“George,” they said, “is treating the king like a child.” “Yes,” replied Westbeech; “I have been trusted by Moselikatze himself to drive his waggon and treat him as a child; and surely if I may do this with Moselikatze, I may do it with his son too; I am treating Lo Bengula as my child.” The answer seemed thoroughly to satisfy the chiefs, and they clapped their hands in applause.
I asked the Masupia servant whom Westbeech had taken with him to Gubuluwayo, whether the Matabele women were handsome? “O, not at all,” was his answer; “they wear no aprons, and are not tattooed.” Their well-built forms and comely features had evidently made no impression upon the man.

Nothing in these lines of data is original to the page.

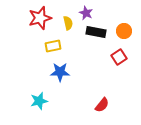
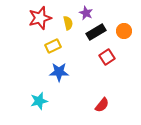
black rectangle: rotated 42 degrees counterclockwise
yellow rectangle: rotated 14 degrees counterclockwise
red square: moved 12 px left
blue star: moved 1 px left
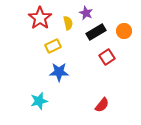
red star: rotated 20 degrees counterclockwise
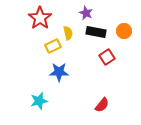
yellow semicircle: moved 10 px down
black rectangle: rotated 42 degrees clockwise
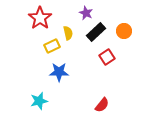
black rectangle: rotated 54 degrees counterclockwise
yellow rectangle: moved 1 px left
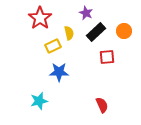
yellow semicircle: moved 1 px right
yellow rectangle: moved 1 px right
red square: rotated 28 degrees clockwise
red semicircle: rotated 63 degrees counterclockwise
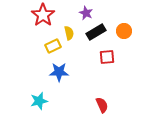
red star: moved 3 px right, 3 px up
black rectangle: rotated 12 degrees clockwise
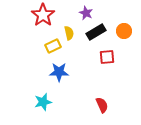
cyan star: moved 4 px right, 1 px down
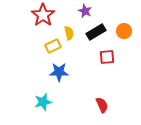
purple star: moved 1 px left, 2 px up
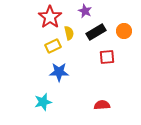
red star: moved 7 px right, 2 px down
red semicircle: rotated 70 degrees counterclockwise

Before closing my notes about Tati, I cannot help mentioning an incident that occurred in Pit Jacobs’ house, in February, 1876. Jacobs himself, with two of his sons and his elder daughter, had gone on a hunting-excursion to South Matabele-land, leaving his wife, his younger daughter, just now married to Mr. Brown, his two little boys, and a Masarwa servant in the house. The house was what is locally known as a “hartebeest” building, its four walls consisting of laths plastered over with red brick earth, and covered in with a gabled roof made of rafters thatched with grass. Inside, of the same material as the walls, was a partition dividing the house into two apartments, of which the larger was the living-room, and the other the sleeping-chamber of the family. In the larger room, amongst other furniture, stood a sewing-machine that Mr. Brown had just bought as a present for his intended wife; in the other room, opposite the door, were two beds.